There is potential for growth but a coordinated and collaborative approach is required to improve the contribution of this informal activity to sustainable development. It needs to involve all levels of government, industry, and civil society.
Zama zamas, community leaders, researchers, engineers, geologists, social scientists, policy-makers, and other role players involved in unregulated artisanal mining need to coordinate their efforts in order to produce a plan for managing it. The absence of policy and regulation prevents improvements such as partnerships between artisanal miners, and also between largescale mining and artisanal mining. It also prevents improvements in environmental health and local safety.
Regulation of artisanal gold mining on a country-wide scale is a daunting challenge, but it is not impossible. Well documented, good practice examples exist in other regions on the continent and in the rest of the world.
In Ghana, the government reformed its mining policies to tackle the issue of artisanal and small-scale mining (ASM). A 1989 Small Scale Gold Mining Law legalised and codified ASM. In 1994 Ghana passed the Environmental Protection Agency Act and in 1999, the Environmental Assessment Regulations. The latter requires ASM miners to register with the Minerals Commission which assigns them specific areas to operate.
Problems with the Ghanaian system
Many galamseys (artisanal miners) were frustrated by bureaucratic hurdles and opted out of the registration process. They continued to operate illegally. The Ghanaian press is filled with accounts of the difficulties met by the Minerals Commission and the Ghana Immigration Service in monitoring foreign illegal ASM miners. The law only allows licences for Ghanaian citizens. In reality, this is far from the case.
There are structural problems that continue to prevent agencies from conducting their work. They are caused by:
• A lack of proper funding for the taskforce assigned to anti-illegal mining security,
• Transport problems that prevent immigration services from working efficiently in remote areas,
• Lack of oversight in the issuing of licences,
• Financial incentives for partnering with foreigners that are hard to resist,
• The Ghanaian example shows that regulation of artisanal mining is possible but not easy.
Other African examples
In Zimbabwe, artisanal miners are organising themselves into cooperatives to attract and involve members of the surrounding communities. Women’s mining cooperatives are also emerging in areas where artisanal mining is taking place.

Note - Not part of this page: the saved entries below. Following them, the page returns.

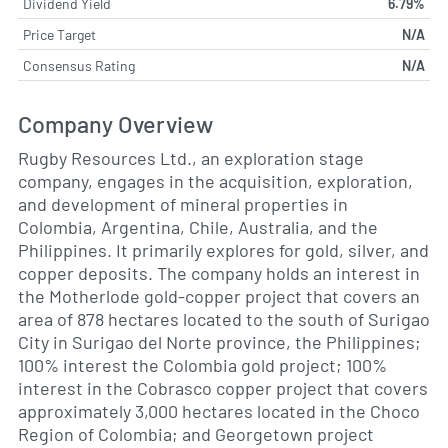
Dividend Yield
6.79%
Price Target
N/A
Consensus Rating
N/A
Company Overview
Rugby Resources Ltd., an exploration stage
company, engages in the acquisition, exploration,
and development of mineral properties in
Colombia, Argentina, Chile, Australia, and the
Philippines. It primarily explores for gold, silver, and
copper deposits. The company holds an interest in
the Motherlode gold-copper project that covers an
area of 878 hectares located to the south of Surigao
City in Surigao del Norte province, the Philippines;
100% interest the Colombia gold project; 100%
interest in the Cobrasco copper project that covers
approximately 3,000 hectares located in the Choco
Region of Colombia; and Georgetown project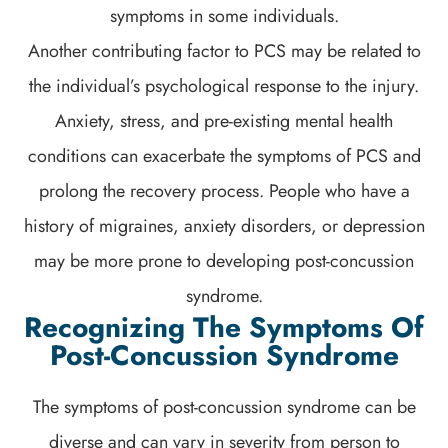
symptoms in some individuals.
Another contributing factor to PCS may be related to
the individual’s psychological response to the injury.
Anxiety, stress, and pre-existing mental health
conditions can exacerbate the symptoms of PCS and
prolong the recovery process. People who have a
history of migraines, anxiety disorders, or depression
may be more prone to developing post-concussion
syndrome.
Recognizing The Symptoms Of
Post-Concussion Syndrome
The symptoms of post-concussion syndrome can be
diverse and can vary in severity from person to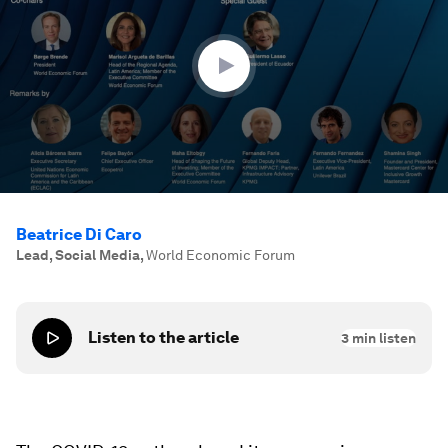
hour,
14
minutes,
29
seconds
Beatrice Di Caro
Lead, Social Media
,
World Economic Forum
Listen to the article
3
min listen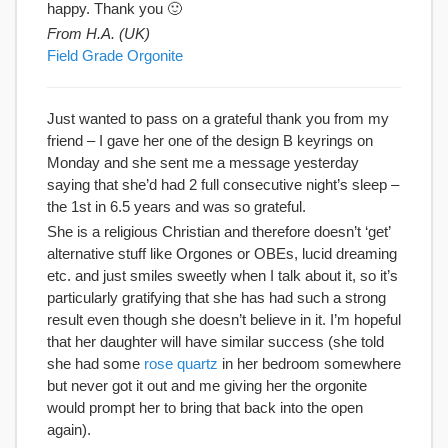
happy. Thank you 🙂
From H.A. (UK)
Field Grade Orgonite
Just wanted to pass on a grateful thank you from my
friend – I gave her one of the design B keyrings on
Monday and she sent me a message yesterday
saying that she’d had 2 full consecutive night’s sleep –
the 1st in 6.5 years and was so grateful.
She is a religious Christian and therefore doesn’t ‘get’
alternative stuff like Orgones or OBEs, lucid dreaming
etc. and just smiles sweetly when I talk about it, so it’s
particularly gratifying that she has had such a strong
result even though she doesn’t believe in it. I’m hopeful
that her daughter will have similar success (she told
she had some
rose quartz
in her bedroom somewhere
but never got it out and me giving her the orgonite
would prompt her to bring that back into the open
again).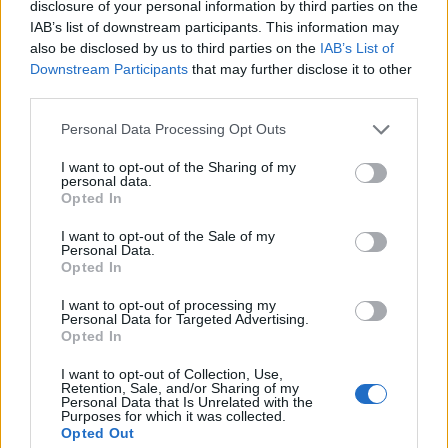
disclosure of your personal information by third parties on the
IAB’s list of downstream participants. This information may
also be disclosed by us to third parties on the
IAB’s List of
Downstream Participants
that may further disclose it to other
third parties.
Personal Data Processing Opt Outs
I want to opt-out of the Sharing of my
personal data.
Opted In
I want to opt-out of the Sale of my
Personal Data.
Opted In
I want to opt-out of processing my
Personal Data for Targeted Advertising.
Opted In
I want to opt-out of Collection, Use,
Retention, Sale, and/or Sharing of my
Personal Data that Is Unrelated with the
Purposes for which it was collected.
Opted Out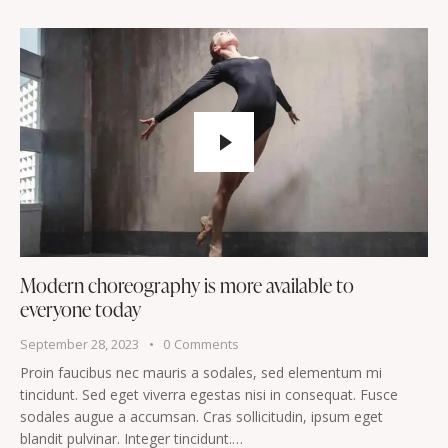
Modern choreography is more available to
everyone today
September 28, 2023
0
Comments
Proin faucibus nec mauris a sodales, sed elementum mi
tincidunt. Sed eget viverra egestas nisi in consequat. Fusce
sodales augue a accumsan. Cras sollicitudin, ipsum eget
blandit pulvinar. Integer tincidunt.…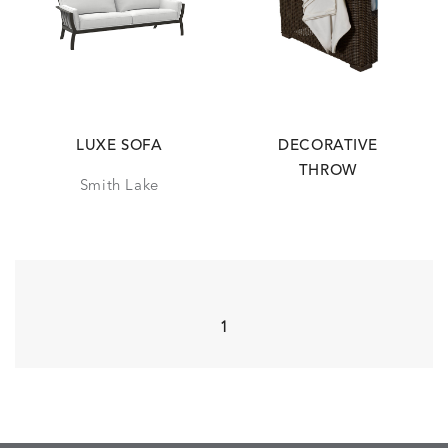
LUXE SOFA
DECORATIVE
THROW
Smith Lake
1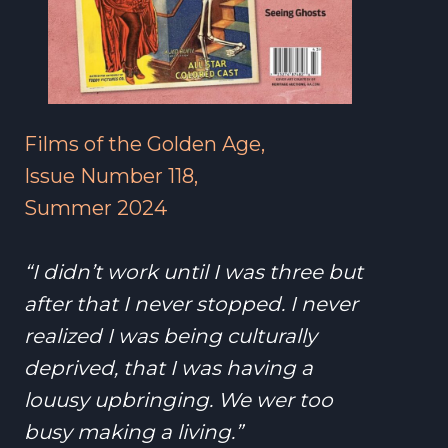
Films of the Golden Age,
Issue Number 118,
Summer 2024
“I didn’t work until I was three but
after that I never stopped. I never
realized I was being culturally
deprived, that I was having a
louusy upbringing. We wer too
busy making a living.”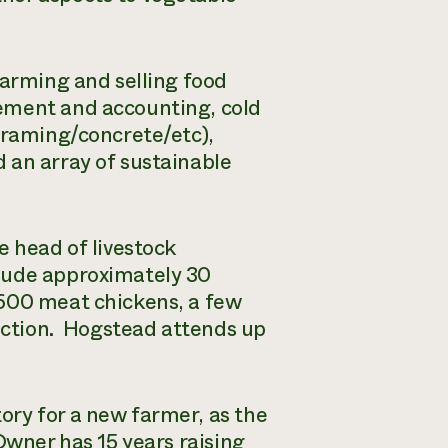
farming and selling food
ement and accounting, cold
 framing/concrete/etc),
 an array of sustainable
e head of livestock
lude approximately 30
 600 meat chickens, a few
duction. Hogstead attends up
ry for a new farmer, as the
Owner has 15 years raising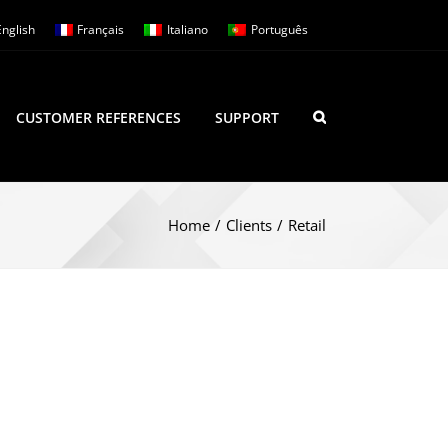
English
Français
Italiano
Português
CUSTOMER REFERENCES
SUPPORT
Home
/
Clients
/
Retail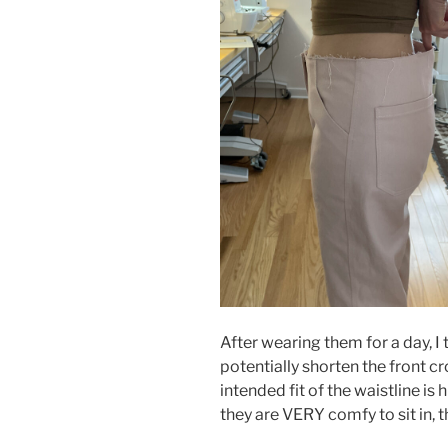
After wearing them for a day, I 
potentially shorten the front cr
intended fit of the waistline is
they are VERY comfy to sit in, t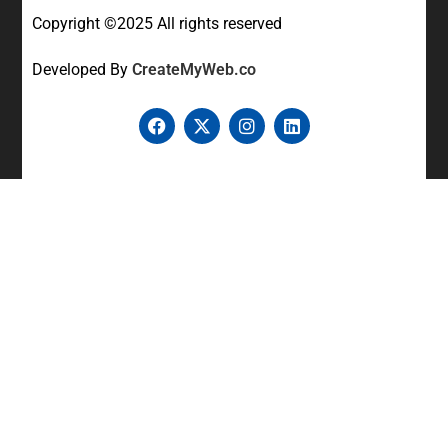
Copyright ©2025 All rights reserved
Developed By
CreateMyWeb.co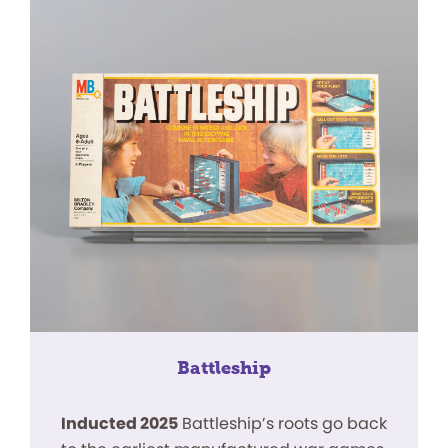
Battleship
Inducted 2025
Battleship’s roots go back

In Liberia, there are an estimated 50,000 – 75,000 artisanal diamond miners, of whom between 10% and 20% are women. They mainly pan for gold at diamond sites. If half of their combined income was spent on local goods and services, more than US$13.5 million would be injected into local economies. This creates markets for locally grown or supplied products and increases the cash component of household incomes. This ASM-injected capital may further stimulate local formal and informal enterprises to contribute an additional US$33.75 million to local economies.
In Uganda, almost 200,000 women and men are engaged in artisanal mining of gold, tin, coltan, wolfram, and a range of industrial minerals. The average miner is estimated to contribute almost 20 times more to GDP than those employed in farming, fishing, and forestry.
Across Africa, where artisanal mining is happening, there is a need for a more holistic approach to addressing issues and challenges.
In South Africa, there is no comprehensive framework for improving the practices of unlawful miners. The current practice of simply calling them “illegal” will have the effect of making their activities more dangerous rather than causing them to disappear. Arresting zama zamas will not deter them. There needs to be a greater recognition of the new dawn of artisanal mining as part of South Africa’s minerals industry. Without this, people living in poverty in mining areas will continue to try their luck at dangerous and unlawful zama zama mining, in the hopes of striking it rich.
Angela Kariuki is a researcher at the South African Human Rights Commission.